27/11/24

SEQUESTRADOS

Março de 1975

Tinha havido o Acordo de Alvor em janeiro de 75, entre Agostinho Neto, Holden Roberto e Savimbi. Mas se no hotel tinha havido um acordo, no terreno a realidade era diferente. A guerra fratricida para controlo da cidade de Luanda continuava. Tiros e mortes.

Tinha vindo de Cabinda, depois de passar à disponibilidade. Como desenhador, fui para as minhas funções na Empresa EDAL -Estofos de Angola, que para além do fabrico de colchões da empresa mãe Molaflex, também fabricava material de escritório e outros. Era nesta área que se situava o meu gabinete de desenho.

Estava na empresa, quando fui avisado, que alguns dos nossos trabalhadores tinham sido sequestrados quando se dirigiam para a fábrica, por militares da FNLA, que tinham o seu quartel no Cazenga. Sem eles a fábrica iria laborar a meio-gás. O engenheiro Vasconcelos, pergunta o que fazer para os ir buscar. Não esquecer que a maioria dos militares dos 'fenelas' eram mercenários congoleses do Zaire, de Mobutu. Só falavam francês. Como falava um pouco de francês, ofereci-me para os ir buscar. Só queria uma carrinha de caixa aberta e um condutor.

Cheguei ao quartel. Rostos sisudos apontaram-nos a arma. O condutor tremia e eu disse para ter calma. Saí da carrinha e disse a um deles, que queria falar com o Comandante. Pouco depois surgiu o Comandante, mas este falava português. Expliquei-lhe a situação, sobre os nossos trabalhadores que estavam ali presos e que a fábrica não podia trabalhar sem eles. O Comandante ou pelo facto de eu ali estar a confrontar a situação, 'insultou pró ar' quem tinha sequestrado os trabalhadores e mandou soltá-los. Quando os trabalhadores me viram soltaram agradecimentos sem fim. Sr. Mário, roubaram-me o relógio e tudo o que tinha - disseram.

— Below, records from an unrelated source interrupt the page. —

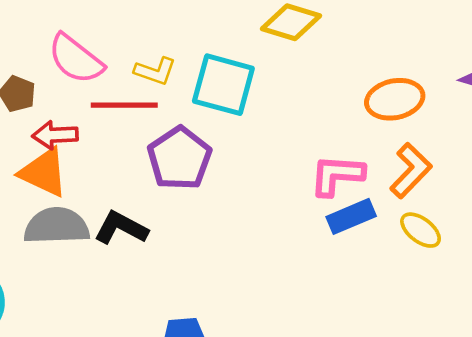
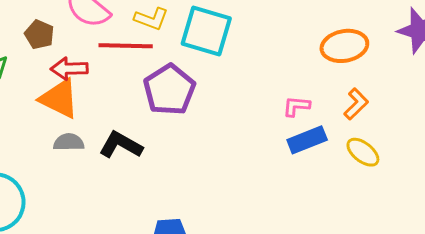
orange L-shape: (411, 171) -> (356, 104), size x0.7
pink L-shape: (337, 175) -> (296, 106), size x0.6
gray semicircle: (57, 226) -> (69, 142), size x0.6

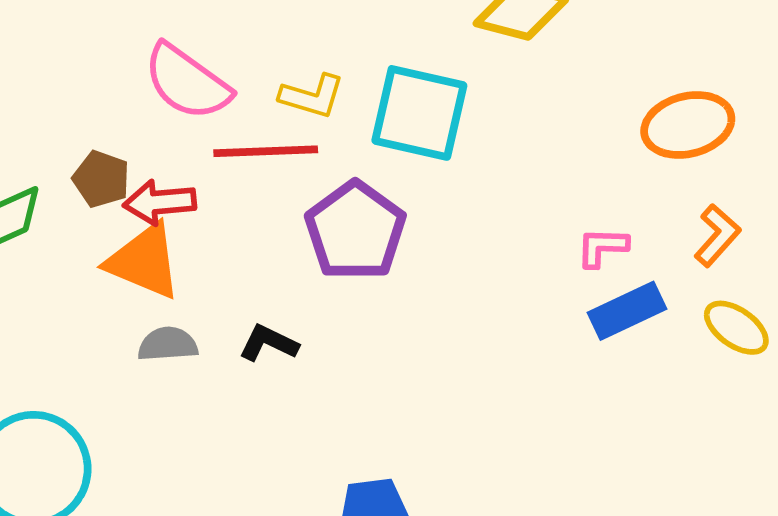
brown pentagon: (39, 35) -> (101, 179), moved
black L-shape: (121, 145) -> (268, 343), size x0.7

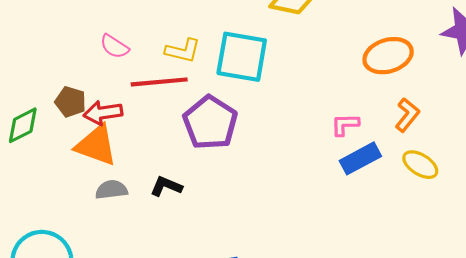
pink semicircle: (187, 82) -> (114, 47), size x0.6

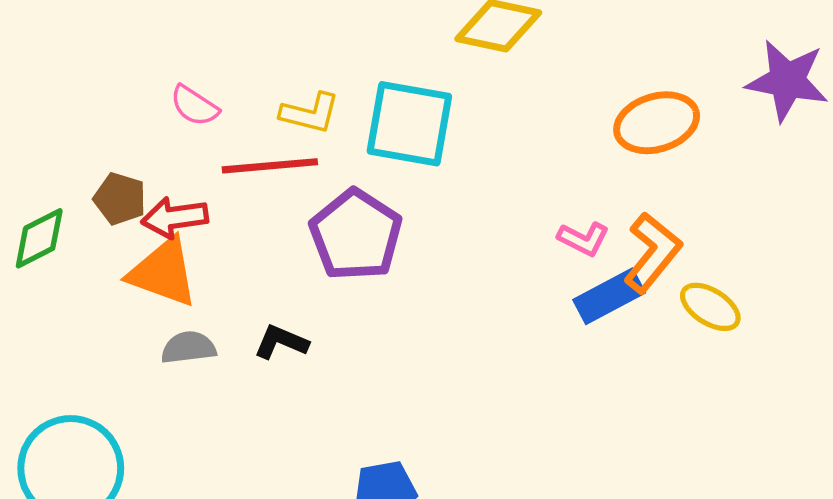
orange L-shape: (407, 115) -> (653, 253), moved, size x1.4
pink L-shape: (345, 125) -> (583, 239), turned -152

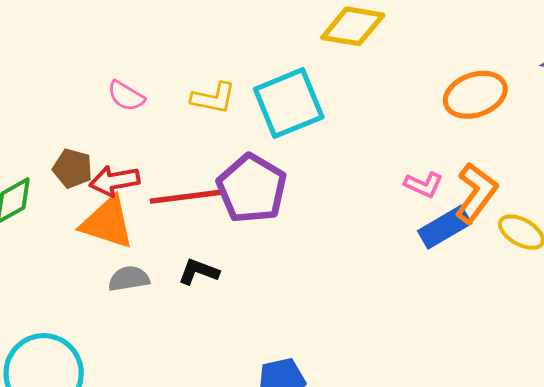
cyan square: (409, 124) -> (289, 103), turned -30
red line: (270, 166) -> (186, 197), moved

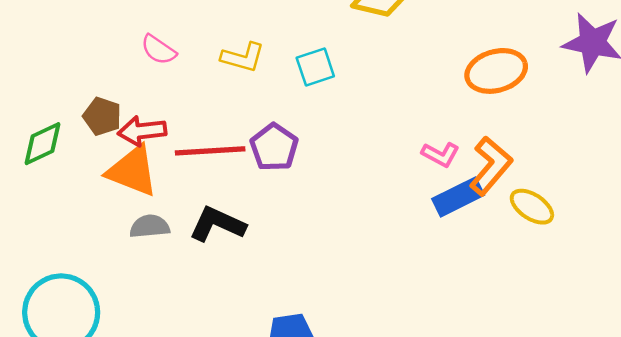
cyan square: (289, 103) -> (315, 67), size x0.6
purple pentagon: (252, 189) -> (274, 147), size x0.7
black L-shape: (199, 272) -> (217, 224), size x1.4

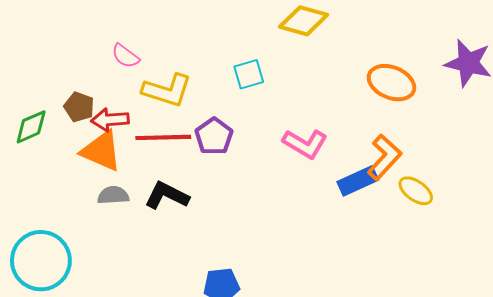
yellow L-shape: (243, 57) -> (167, 90), moved, size x1.4
orange ellipse: (496, 71) -> (391, 83), turned 36
pink L-shape: (440, 154) -> (305, 144), moved, size x1.5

Antes que a situação piorasse disse: Saltem já para a carrinha. Levam convosco o mais importante, a vida.

Quando chegamos à fábrica, fomos recebidos com palmas e manifestações de alegria mas nas ruas, a luta continuava.

Foto: um dos locais do fabrico de colchões, numa visita dos proprietários da empresa.